• 中国计算机学会会刊
  • 中国科技核心期刊
  • 中文核心期刊

J4 ›› 2011, Vol. 33 ›› Issue (3): 129-135.doi: 10.3969/j.issn.1007130X.2011.

• 论文 • 上一篇    下一篇

MapReduce:新型的分布式并行计算编程模型

李成华,张新访,金海,向文   

  1. (华中科技大学计算机科学与技术学院,湖北 武汉 430074)
  • 收稿日期:2009-12-29 修回日期:2010-05-04 出版日期:2011-03-25 发布日期:2011-03-25
  • 作者简介:李成华(1972),男,湖北仙桃人,博士后,CCF会员(E200012566M),研究方向为并行计算、数据挖掘。张新访(1965),男,广东五华人,博士,教授,研究方向为信息安全、云计算、嵌入式系统及应用。

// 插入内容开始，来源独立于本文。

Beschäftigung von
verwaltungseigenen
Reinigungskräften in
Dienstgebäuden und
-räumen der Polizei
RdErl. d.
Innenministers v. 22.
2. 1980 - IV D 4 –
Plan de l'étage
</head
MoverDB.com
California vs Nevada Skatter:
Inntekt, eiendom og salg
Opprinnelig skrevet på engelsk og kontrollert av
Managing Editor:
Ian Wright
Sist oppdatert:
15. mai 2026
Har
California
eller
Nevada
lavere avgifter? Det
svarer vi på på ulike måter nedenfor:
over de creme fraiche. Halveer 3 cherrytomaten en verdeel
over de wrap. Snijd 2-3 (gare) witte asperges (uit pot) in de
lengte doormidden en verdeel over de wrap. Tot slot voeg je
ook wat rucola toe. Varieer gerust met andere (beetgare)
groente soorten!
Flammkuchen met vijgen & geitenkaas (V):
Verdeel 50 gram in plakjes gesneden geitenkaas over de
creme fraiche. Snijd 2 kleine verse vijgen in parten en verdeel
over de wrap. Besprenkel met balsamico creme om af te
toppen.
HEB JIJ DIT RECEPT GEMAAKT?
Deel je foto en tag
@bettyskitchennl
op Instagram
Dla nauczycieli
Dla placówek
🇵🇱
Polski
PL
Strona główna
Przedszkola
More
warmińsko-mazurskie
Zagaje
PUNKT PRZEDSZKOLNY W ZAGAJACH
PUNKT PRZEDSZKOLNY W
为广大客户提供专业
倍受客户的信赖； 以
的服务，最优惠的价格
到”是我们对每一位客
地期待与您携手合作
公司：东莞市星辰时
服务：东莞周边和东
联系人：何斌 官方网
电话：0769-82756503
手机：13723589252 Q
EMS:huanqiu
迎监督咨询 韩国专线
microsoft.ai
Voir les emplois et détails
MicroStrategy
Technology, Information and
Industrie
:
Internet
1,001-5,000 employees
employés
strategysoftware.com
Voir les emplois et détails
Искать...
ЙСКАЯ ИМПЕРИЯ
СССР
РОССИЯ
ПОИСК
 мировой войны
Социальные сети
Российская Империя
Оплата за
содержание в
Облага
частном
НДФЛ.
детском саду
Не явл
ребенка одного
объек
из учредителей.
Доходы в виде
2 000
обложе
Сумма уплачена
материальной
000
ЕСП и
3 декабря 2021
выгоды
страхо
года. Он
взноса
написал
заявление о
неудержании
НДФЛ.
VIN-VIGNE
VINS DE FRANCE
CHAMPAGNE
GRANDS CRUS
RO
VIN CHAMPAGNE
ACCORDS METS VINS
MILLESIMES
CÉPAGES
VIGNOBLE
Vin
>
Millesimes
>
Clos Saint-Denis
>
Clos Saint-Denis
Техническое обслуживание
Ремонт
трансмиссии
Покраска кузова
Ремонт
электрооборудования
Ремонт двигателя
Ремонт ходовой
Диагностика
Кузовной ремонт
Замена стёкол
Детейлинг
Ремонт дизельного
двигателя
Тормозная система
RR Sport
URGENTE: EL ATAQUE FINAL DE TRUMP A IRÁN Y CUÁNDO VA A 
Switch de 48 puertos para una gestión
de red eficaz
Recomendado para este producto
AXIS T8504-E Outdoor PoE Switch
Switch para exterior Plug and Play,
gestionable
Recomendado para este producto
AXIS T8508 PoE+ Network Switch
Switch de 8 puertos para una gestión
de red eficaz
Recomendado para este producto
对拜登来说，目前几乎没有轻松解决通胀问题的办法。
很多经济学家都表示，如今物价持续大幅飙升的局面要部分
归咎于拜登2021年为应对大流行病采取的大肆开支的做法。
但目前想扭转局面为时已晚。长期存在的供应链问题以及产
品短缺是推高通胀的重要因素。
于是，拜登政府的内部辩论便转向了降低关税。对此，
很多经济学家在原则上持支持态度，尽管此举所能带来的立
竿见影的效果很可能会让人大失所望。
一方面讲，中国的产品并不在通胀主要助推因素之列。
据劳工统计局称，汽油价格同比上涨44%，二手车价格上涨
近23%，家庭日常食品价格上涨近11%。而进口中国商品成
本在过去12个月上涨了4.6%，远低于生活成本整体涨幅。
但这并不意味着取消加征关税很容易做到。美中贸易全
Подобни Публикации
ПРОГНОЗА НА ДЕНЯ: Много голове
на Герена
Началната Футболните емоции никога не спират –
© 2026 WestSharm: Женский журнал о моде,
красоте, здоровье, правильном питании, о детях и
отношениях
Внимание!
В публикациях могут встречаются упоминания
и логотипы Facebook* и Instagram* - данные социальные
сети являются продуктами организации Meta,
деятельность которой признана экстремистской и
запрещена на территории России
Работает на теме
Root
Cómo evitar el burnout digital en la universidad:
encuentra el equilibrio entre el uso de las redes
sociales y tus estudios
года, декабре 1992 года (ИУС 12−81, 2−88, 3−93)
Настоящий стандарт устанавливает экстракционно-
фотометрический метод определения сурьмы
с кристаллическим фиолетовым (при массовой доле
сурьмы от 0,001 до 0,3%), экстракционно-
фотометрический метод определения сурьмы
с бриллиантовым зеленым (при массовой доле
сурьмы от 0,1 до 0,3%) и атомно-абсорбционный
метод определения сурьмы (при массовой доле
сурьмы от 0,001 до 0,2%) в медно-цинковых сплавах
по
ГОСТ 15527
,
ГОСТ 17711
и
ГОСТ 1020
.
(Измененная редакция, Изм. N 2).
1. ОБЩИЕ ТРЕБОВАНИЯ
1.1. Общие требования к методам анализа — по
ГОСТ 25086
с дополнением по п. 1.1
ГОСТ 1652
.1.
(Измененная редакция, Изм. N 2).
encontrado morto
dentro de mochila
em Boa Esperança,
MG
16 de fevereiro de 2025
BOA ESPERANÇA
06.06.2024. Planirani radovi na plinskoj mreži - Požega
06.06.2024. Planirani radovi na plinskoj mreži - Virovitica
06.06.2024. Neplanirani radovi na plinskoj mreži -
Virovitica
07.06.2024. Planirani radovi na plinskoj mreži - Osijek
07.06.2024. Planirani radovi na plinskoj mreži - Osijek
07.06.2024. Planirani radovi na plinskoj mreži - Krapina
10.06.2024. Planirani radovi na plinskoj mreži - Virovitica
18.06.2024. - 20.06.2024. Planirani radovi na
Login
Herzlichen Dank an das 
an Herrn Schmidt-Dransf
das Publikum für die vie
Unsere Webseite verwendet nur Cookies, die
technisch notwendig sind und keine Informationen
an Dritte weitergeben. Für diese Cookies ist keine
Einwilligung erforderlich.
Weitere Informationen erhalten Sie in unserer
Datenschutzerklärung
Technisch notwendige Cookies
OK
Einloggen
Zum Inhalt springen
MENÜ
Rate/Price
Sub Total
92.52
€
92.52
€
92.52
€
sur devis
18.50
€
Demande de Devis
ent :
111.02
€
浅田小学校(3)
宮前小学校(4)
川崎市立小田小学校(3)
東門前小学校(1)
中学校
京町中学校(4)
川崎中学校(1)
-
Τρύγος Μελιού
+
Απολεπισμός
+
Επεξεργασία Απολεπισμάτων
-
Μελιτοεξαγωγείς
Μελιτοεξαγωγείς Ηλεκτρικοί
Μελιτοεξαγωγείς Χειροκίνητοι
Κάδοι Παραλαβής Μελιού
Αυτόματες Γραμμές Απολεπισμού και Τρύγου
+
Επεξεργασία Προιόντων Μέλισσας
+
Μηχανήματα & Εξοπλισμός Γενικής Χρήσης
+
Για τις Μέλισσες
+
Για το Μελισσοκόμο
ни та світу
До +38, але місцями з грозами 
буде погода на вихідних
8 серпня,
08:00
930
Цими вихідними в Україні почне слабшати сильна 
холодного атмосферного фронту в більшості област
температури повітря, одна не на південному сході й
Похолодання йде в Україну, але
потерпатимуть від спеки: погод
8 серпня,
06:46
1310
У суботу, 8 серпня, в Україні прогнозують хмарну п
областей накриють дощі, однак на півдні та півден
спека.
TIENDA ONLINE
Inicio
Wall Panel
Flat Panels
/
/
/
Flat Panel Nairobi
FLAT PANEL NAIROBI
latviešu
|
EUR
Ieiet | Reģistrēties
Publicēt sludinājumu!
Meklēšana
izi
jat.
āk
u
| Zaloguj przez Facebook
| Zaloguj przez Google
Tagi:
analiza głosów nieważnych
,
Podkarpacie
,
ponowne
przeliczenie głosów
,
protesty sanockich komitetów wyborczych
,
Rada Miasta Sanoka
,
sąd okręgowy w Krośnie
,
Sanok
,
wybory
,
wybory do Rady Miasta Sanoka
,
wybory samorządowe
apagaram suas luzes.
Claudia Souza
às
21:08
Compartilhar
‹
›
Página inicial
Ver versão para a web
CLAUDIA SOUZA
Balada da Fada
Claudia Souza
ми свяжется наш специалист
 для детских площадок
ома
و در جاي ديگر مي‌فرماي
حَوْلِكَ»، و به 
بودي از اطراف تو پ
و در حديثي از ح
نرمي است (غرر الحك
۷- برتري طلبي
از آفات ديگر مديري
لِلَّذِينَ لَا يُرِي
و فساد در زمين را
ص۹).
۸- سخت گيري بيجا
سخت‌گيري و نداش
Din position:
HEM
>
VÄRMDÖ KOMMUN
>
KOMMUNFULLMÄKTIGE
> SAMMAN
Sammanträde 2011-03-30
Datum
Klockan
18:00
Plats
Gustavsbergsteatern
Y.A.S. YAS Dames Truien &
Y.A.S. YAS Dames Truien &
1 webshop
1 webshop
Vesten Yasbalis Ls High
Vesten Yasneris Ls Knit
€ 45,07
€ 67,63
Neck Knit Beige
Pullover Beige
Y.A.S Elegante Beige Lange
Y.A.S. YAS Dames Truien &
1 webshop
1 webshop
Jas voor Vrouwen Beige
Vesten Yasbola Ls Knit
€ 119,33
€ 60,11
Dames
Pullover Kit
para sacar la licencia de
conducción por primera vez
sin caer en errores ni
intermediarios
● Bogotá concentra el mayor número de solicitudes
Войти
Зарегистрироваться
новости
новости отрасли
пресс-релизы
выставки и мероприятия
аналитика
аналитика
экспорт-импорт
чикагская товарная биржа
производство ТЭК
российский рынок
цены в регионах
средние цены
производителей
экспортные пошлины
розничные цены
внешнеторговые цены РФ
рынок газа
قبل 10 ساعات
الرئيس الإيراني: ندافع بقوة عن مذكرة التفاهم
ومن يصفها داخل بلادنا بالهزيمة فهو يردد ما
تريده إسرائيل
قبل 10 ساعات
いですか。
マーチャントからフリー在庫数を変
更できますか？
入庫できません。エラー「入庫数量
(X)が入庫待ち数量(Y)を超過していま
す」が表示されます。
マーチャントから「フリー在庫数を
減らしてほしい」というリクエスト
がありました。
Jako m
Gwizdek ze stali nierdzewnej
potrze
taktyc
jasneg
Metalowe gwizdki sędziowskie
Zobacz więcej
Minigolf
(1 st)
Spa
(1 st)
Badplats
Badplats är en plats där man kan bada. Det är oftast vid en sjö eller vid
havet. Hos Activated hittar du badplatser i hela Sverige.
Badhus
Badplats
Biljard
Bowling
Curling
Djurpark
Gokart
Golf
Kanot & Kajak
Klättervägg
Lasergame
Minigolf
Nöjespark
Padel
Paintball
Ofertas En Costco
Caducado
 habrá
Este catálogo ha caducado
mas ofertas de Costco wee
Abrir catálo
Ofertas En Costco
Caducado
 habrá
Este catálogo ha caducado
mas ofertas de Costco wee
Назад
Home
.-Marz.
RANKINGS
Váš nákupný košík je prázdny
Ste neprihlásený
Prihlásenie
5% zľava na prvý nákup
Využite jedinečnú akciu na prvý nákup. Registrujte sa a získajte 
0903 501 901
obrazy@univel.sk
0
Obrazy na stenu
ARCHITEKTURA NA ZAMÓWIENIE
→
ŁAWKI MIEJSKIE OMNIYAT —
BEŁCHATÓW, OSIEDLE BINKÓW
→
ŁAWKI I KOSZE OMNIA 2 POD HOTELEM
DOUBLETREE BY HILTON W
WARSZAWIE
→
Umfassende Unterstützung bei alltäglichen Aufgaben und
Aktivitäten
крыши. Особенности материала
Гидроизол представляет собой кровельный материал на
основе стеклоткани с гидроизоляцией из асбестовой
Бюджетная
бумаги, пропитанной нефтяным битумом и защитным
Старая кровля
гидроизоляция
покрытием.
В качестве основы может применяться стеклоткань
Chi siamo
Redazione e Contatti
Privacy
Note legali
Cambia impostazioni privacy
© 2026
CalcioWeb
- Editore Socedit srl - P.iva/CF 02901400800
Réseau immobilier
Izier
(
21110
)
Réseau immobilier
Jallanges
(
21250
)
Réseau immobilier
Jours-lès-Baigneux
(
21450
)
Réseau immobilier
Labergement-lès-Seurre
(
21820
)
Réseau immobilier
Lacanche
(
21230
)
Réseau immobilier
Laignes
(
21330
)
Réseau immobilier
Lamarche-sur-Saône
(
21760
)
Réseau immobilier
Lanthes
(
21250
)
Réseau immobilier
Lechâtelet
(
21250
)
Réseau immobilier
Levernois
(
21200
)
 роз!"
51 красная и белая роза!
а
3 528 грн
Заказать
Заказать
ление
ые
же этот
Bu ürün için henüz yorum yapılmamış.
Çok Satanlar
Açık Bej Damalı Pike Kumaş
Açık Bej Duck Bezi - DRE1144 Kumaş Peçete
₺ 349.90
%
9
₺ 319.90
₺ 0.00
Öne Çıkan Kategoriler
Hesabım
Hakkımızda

MapReduce:a New Programming Model for Distributed Parallel Computing

LI Chenghua,ZHANG Xinfang,JIN Hai,XIANG Wen   

  1. (School of Computer Science and Technology,
    Huazhong University of Science and Technology,Wuhan 430074,China)
  • Received:2009-12-29 Revised:2010-05-04 Online:2011-03-25 Published:2011-03-25

摘要:

MapReduce是Google提出的分布式并行计算编程模型,用于大规模数据的并行处理。MapReduce模型受函数式编程语言的启发,将大规模数据处理作业拆分成若干个可独立运行的Map任务,分配到不同的机器上去执行,生成某种格式的中间文件,再由若干个Reduce任务合并这些中间文件获得最后的输出文件。用户在使用MapReduce模型进行大规模数据处理时,可以将主要精力放在如何编写Map和Reduce函数上,其它并行计算中的复杂问题诸如分布式文件系统、工作调度、容错、机器间通信等都交给MapReduce 系统处理,在很大程度上降低了整个编程难度。MapReduce日益成为云计算平台的主流编程模型。Apache Hadoop项目提供开源的MapReduce系统还有待进一步完善。

关键词: MapReduce, 并行计算编程模型, 云计算

Abstract:

MapReduce is a programming model introduced by Google for writing applications that rapidly process vast amounts of data in parallel on large clusters of computing nodes. The model is inspired by map and reduce functions commonly used in functional programming. A Map/Reduce job usually splits the input dataset into independent chunks which are processed by the map tasks in a completely parallel manner. The reduce tasks merge all intermediate values generated by the map tasks. Users only devote themselves to how to specify the map functions and reduce functions. The details of partitioning the input data, scheduling the program’s execution across a set of machines, handling machine failures, and managing the required intermachine communication are taken care of by the runtime system of MapReduce. MapReduce will be widely adopted on the cloud computing platform. Several aspects of the Hadoop MapReduce contributed by Apache remain to be perfected.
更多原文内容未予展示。